## 🧬 CNN for TFBS Classification using k-mer Embeddings (Optuna-CNN-k-mer)

This notebook presents a deep learning pipeline for classifying DNA sequences as transcription factor binding sites (TFBS) or non-TFBS using k-mer based tokenization. DNA sequences are first broken into overlapping k-mers, which are then embedded via a trainable embedding layer. A dynamic CNN architecture is constructed, where the number of convolutional layers, filter sizes, number of filters, activation functions, and dropout rates are treated as tunable hyperparameters.

To automate and optimize the model architecture, the notebook employs Optuna, a powerful hyperparameter optimization framework. The objective function maximizes validation accuracy by searching across a defined hyperparameter space.
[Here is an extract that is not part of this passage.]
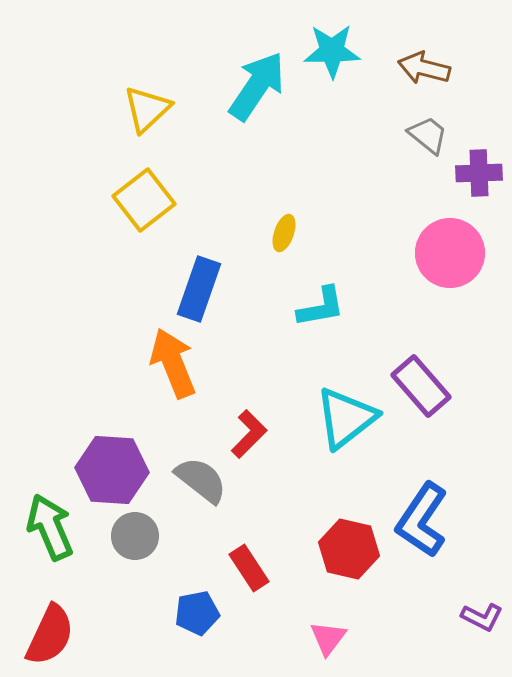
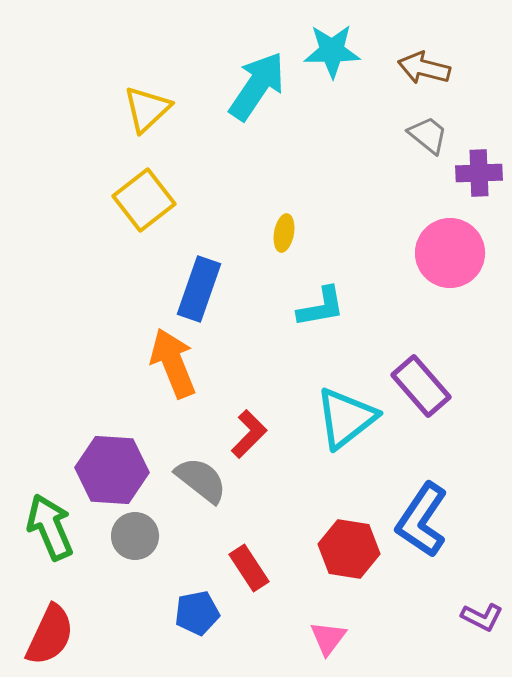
yellow ellipse: rotated 9 degrees counterclockwise
red hexagon: rotated 4 degrees counterclockwise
The best-performing model is then saved for downstream inference.

Overall, this approach combines domain-aware sequence preprocessing with automated architecture search to yield a tailored CNN model capable of learning motif patterns in genomic sequences for TFBS prediction.


In [1]:
import pandas as pd
import numpy as np
import torch
import optuna

import sys

sys.path.append("../utils")

from initialize_results_df import initialize_results_df
from load_sequence_data import load_sequence_data
from optuna_cnn_kmer_utils import *
from k_mer_data_loader import *

In [3]:
k = 5
stride = 1
embedding_dim = 64
max_len = 96  # Could do 97: (101 - K + 1) // S = 97
batch_size = 32

device = torch.device("cuda" if torch.cuda.is_available() else "cpu")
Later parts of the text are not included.